I used to work for a large aerospace company, writing automated test software for avionics systems. The hiring managers there were absolutely clueless about anything software-related, so we ended up with way more than our fair share of incompetent programmers. In fact, the incompetent programmers vastly outnumbered the competent ones, which meant that the relatively few competent programmers ended up having to do double-duty - getting their own assignments done while simultaneously having to take responsibility for fixing all the awful code that the incompetent programmers wrote.
Luckily, I managed to fall in with a small niche of very smart, capable programmers. We had a small (4-5 people) group, that went largely unnoticed by management, because we worked on relatively small side projects, whereas the vast majority of the 200 or so programmers at our company were busy working on the avionics flight software. Still, every now and then, when work got scarce, some bean counter manager would reassign one or two programmers to our group, just as a way of keeping them around until more work came in. Over the years, a dozen or so of these "extras" cycled in and out of our group, and most of them were more of a burden than a help.
One guy in particular - let's call him Todd - was constantly writing such terrible code that the rest of us basically had to take turns rewriting his code for him. Every other day or so, he'd ask one of us to help him "troubleshoot" some problem he was having with his code, and whichever one of us got stuck with the dreadful task would follow him back to his cubicle and fix his code for him.
This one time in particular, Todd came looking for help, and the other guys had conveniently slipped off to some meeting somewhere, so I got stuck helping Todd with his code.
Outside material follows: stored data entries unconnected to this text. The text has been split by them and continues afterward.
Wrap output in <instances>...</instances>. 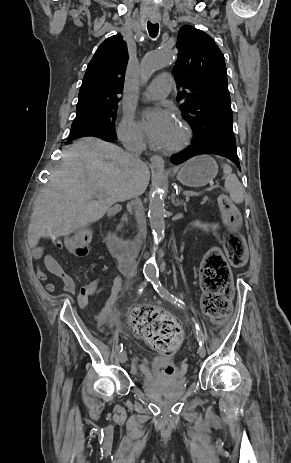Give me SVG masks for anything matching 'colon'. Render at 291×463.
Here are the masks:
<instances>
[{"label": "colon", "instance_id": "1", "mask_svg": "<svg viewBox=\"0 0 291 463\" xmlns=\"http://www.w3.org/2000/svg\"><path fill=\"white\" fill-rule=\"evenodd\" d=\"M223 222L230 228L224 239L226 256L219 248L210 249L201 266L202 308L214 322H221L231 311L233 294L232 277L229 263L241 266L245 263V244L241 235L235 230L241 221L240 213L226 195L218 200ZM92 238V232L79 227L70 237V249L81 250ZM89 292L90 289L87 288ZM134 333L144 338L154 349L169 355L177 349L182 339V329L173 318L167 317L153 308L141 307L132 316ZM160 372L172 375L174 369L165 366Z\"/></svg>", "mask_w": 291, "mask_h": 463}]
</instances>
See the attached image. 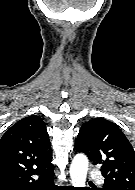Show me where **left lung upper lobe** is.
Instances as JSON below:
<instances>
[{"instance_id": "1", "label": "left lung upper lobe", "mask_w": 135, "mask_h": 190, "mask_svg": "<svg viewBox=\"0 0 135 190\" xmlns=\"http://www.w3.org/2000/svg\"><path fill=\"white\" fill-rule=\"evenodd\" d=\"M74 150L101 164L103 190H135V152L123 132L112 122L96 118L78 133Z\"/></svg>"}]
</instances>
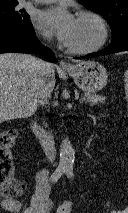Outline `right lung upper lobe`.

He'd been given a task to write a small text parser to read data from a log file and dump it into a format that the systems engineers could import into Excel. It was a ridiculously simple log file. One row of data per line, with every line containing the same N data items as the next, with the exception of a roughly 100-line header that contained all sorts of comments and meta-data.
When I asked him what the problem was, he said his parser kept reading the 100-line header every time, even though he'd written it in such a way that he was sure the first 100 lines were being skipped. When I saw his code, I was speechless:
FILE *fp = fopen(argv[1], "r");
char line[100];
int i;
for (i=100;i<99999;i++)
{
if (fgets(line, 100, fp) != NULL)
{
...
}
}
I spent the next 30 minutes trying to explain why fgets doesn't magically know what the value of your loop counter is, and why he shouldn't be using a for loop anyway.